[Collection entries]
•••••

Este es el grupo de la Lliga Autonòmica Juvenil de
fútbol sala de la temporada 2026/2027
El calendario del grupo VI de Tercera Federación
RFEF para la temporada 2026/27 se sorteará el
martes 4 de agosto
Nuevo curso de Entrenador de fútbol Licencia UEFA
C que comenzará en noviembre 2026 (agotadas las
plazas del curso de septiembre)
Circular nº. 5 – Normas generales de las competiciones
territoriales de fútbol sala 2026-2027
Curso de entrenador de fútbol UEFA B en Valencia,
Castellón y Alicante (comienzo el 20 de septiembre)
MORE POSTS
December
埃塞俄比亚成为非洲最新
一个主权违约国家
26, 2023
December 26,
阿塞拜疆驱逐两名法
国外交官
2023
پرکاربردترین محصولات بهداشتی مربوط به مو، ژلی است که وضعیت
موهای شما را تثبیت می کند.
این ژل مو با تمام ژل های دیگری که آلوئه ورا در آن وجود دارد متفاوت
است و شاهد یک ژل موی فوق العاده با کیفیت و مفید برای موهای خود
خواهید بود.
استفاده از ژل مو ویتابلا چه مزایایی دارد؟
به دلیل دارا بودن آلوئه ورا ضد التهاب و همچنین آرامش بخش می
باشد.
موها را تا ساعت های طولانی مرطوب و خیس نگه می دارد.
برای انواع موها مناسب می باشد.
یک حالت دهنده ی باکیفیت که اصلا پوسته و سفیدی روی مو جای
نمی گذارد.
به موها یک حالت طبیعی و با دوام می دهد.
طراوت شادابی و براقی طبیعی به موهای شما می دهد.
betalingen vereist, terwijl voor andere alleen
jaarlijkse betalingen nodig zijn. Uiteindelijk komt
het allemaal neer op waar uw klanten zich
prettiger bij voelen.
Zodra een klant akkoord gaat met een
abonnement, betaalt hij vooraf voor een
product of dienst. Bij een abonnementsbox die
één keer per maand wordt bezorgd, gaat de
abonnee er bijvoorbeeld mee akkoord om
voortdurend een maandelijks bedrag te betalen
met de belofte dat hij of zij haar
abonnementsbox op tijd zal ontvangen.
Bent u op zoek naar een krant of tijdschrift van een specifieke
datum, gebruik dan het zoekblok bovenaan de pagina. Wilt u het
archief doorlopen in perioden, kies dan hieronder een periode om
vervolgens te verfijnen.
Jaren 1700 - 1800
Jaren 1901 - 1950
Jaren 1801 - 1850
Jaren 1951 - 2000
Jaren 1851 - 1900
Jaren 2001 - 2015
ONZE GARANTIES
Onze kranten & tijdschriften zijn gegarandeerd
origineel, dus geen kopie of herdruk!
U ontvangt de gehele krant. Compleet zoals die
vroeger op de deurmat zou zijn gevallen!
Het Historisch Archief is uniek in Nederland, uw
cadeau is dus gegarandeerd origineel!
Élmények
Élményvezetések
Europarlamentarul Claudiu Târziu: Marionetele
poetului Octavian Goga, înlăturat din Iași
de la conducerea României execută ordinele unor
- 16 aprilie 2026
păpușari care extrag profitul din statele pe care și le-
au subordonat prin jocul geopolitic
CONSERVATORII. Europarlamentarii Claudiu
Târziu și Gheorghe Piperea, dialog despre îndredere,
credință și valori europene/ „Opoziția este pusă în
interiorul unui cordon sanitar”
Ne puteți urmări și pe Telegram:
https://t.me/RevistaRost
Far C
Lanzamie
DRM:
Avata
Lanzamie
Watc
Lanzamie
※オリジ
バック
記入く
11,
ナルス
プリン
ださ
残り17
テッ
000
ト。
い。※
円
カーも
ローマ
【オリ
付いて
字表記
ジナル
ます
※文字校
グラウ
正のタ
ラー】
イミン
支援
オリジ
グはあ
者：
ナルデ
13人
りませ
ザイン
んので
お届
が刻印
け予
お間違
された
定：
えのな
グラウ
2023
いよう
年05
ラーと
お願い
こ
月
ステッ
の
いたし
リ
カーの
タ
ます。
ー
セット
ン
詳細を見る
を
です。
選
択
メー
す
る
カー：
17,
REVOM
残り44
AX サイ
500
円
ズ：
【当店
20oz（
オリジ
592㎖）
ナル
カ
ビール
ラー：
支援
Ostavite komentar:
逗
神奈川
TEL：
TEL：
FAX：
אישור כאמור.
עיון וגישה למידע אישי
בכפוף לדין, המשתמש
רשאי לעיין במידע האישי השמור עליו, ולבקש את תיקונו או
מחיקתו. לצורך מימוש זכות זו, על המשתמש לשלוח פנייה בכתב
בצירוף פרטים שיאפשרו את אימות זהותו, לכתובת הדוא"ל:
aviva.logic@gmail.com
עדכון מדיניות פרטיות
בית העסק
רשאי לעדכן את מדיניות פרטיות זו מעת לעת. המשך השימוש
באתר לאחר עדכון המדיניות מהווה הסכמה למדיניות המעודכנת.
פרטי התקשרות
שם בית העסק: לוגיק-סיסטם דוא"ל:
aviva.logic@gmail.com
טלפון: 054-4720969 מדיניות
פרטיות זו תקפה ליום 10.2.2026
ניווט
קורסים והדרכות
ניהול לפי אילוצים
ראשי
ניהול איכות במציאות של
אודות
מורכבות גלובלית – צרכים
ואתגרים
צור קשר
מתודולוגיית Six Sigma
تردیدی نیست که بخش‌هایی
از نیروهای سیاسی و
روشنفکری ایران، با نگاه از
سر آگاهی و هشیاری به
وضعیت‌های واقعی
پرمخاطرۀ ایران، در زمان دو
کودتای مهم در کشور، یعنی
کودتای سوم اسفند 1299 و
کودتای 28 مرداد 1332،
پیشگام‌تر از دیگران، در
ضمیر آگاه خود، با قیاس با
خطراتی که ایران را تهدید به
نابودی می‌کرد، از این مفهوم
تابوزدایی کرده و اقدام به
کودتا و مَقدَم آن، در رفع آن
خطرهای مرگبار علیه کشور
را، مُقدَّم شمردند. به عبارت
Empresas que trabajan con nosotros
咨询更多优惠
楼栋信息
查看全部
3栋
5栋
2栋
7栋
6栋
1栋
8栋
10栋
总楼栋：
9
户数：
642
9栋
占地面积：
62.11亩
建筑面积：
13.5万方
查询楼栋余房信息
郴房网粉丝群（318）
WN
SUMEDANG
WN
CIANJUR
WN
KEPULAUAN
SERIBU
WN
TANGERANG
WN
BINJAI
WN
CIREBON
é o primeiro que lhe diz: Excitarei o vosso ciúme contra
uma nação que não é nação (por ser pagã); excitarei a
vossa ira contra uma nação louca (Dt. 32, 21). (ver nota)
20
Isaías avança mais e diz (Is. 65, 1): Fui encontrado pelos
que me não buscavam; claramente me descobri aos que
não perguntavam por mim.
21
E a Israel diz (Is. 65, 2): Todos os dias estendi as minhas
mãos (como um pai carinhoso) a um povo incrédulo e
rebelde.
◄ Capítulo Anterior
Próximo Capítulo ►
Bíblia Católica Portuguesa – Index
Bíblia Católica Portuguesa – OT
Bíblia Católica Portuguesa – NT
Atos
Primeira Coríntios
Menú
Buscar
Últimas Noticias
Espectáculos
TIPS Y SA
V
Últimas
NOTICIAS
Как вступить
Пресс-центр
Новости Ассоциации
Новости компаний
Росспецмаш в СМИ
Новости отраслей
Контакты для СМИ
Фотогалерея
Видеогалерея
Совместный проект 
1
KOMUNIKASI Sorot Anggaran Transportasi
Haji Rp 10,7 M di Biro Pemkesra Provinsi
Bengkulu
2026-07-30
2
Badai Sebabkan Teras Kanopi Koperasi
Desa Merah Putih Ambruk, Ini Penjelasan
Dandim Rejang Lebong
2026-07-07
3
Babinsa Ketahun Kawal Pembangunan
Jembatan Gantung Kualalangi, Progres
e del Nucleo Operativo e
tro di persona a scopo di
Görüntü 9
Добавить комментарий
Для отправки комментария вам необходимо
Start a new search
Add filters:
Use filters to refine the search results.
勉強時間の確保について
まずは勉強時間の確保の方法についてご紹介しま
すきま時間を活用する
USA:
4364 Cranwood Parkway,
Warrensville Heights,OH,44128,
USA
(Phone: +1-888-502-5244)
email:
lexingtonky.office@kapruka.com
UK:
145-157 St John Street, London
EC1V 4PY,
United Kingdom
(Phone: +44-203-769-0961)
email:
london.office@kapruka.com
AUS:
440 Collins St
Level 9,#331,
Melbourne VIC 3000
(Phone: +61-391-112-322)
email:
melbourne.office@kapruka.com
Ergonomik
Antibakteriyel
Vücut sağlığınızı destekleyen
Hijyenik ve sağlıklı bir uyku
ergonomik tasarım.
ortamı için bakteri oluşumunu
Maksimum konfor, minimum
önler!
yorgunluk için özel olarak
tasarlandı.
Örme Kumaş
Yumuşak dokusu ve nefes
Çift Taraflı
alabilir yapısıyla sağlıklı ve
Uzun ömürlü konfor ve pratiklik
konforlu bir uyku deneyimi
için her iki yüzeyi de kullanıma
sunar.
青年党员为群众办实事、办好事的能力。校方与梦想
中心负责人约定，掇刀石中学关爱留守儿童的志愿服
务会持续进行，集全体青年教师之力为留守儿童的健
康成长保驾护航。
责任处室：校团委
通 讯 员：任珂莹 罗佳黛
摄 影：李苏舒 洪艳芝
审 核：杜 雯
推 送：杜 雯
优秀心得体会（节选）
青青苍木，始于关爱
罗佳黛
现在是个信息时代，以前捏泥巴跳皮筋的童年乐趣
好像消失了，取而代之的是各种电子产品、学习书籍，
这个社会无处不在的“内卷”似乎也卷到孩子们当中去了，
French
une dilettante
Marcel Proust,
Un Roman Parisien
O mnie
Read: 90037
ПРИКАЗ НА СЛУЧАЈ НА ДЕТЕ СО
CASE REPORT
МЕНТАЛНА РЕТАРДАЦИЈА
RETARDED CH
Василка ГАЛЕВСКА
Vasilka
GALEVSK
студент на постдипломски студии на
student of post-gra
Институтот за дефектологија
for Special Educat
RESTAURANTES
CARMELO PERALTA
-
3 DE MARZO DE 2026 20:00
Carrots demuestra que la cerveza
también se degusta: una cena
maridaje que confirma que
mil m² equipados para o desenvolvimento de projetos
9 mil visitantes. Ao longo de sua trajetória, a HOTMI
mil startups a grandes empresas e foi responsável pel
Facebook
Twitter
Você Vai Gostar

•••••

■ **What you have to do**: In the data above, find the line that contains "پرکاربردترین محصولات بهداشتی", then reproduce exactly every line from the first line through that line.

■ **Output for this exercise**:
Este es el grupo de la Lliga Autonòmica Juvenil de
fútbol sala de la temporada 2026/2027
El calendario del grupo VI de Tercera Federación
RFEF para la temporada 2026/27 se sorteará el
martes 4 de agosto
Nuevo curso de Entrenador de fútbol Licencia UEFA
C que comenzará en noviembre 2026 (agotadas las
plazas del curso de septiembre)
Circular nº. 5 – Normas generales de las competiciones
territoriales de fútbol sala 2026-2027
Curso de entrenador de fútbol UEFA B en Valencia,
Castellón y Alicante (comienzo el 20 de septiembre)
MORE POSTS
December
埃塞俄比亚成为非洲最新
一个主权违约国家
26, 2023
December 26,
阿塞拜疆驱逐两名法
国外交官
2023
پرکاربردترین محصولات بهداشتی مربوط به مو، ژلی است که وضعیت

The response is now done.